Constantin Ardeleanu (History of International Relations) wrote A Short Biography of John Stokes, the first British commissioner in the European Commission of the Danube (1856-1871). The biography is part of IO BIO: Biographical Dictionary of Secretaries Generals of International Organizations.
Political relevance of navigation experts
Ardeleanu's biography of John Stokes is illustrative for the political relevance of navigation experts during the second half of the 19th century. While Stokes was appointed to the Danube Commission for his engineering background, he and other commissioners soon moved their focus from technical aspects to administration, trying to establish a stable and secure political environment in an anarchical peripheral Ottoman province.

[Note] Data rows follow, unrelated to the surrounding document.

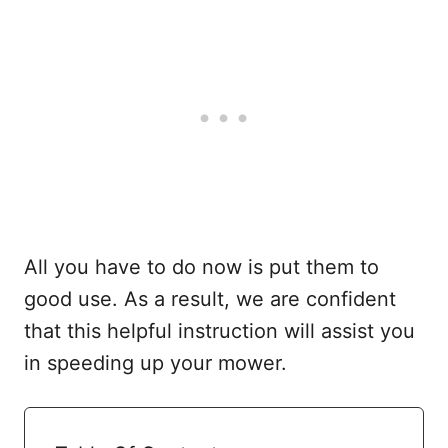
All you have to do now is put them to
good use. As a result, we are confident
that this helpful instruction will assist you
in speeding up your mower.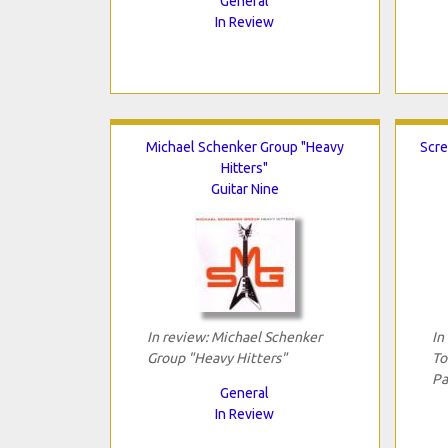
General
In Review
Michael Schenker Group "Heavy
Scre
Hitters"
Guitar Nine
In review: Michael Schenker
In
Group "Heavy Hitters"
To
Pa
General
In Review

The Danube Commission under Stokes’ guidance started to draft legislation for this international river in a manner which accommodated Ottoman law, the privileges of foreign citizens in the Ottoman Empire as well as their own national legislation. This encouraged a great degree of cooperation at a pan-European level and implied an information exchange with governments, private companies and academics around Europe.
Stokes as informal leader
Britain’s position along with Stokes’ technical expertise and diplomatic qualities made him the informal leader of this collegial institution and the de facto first chair of the European Commission of the Danube. Stokes also managed to convince his government of the importance of the Lower Danube for British and European interests, and he equally proved himself to be a valuable expert in these topics. Later in his life this expertise made Stokes part of numerous epistemic communities connected to everything that had to do with international rivers, canals, harbours, navigation tariffs and tonnage measurement.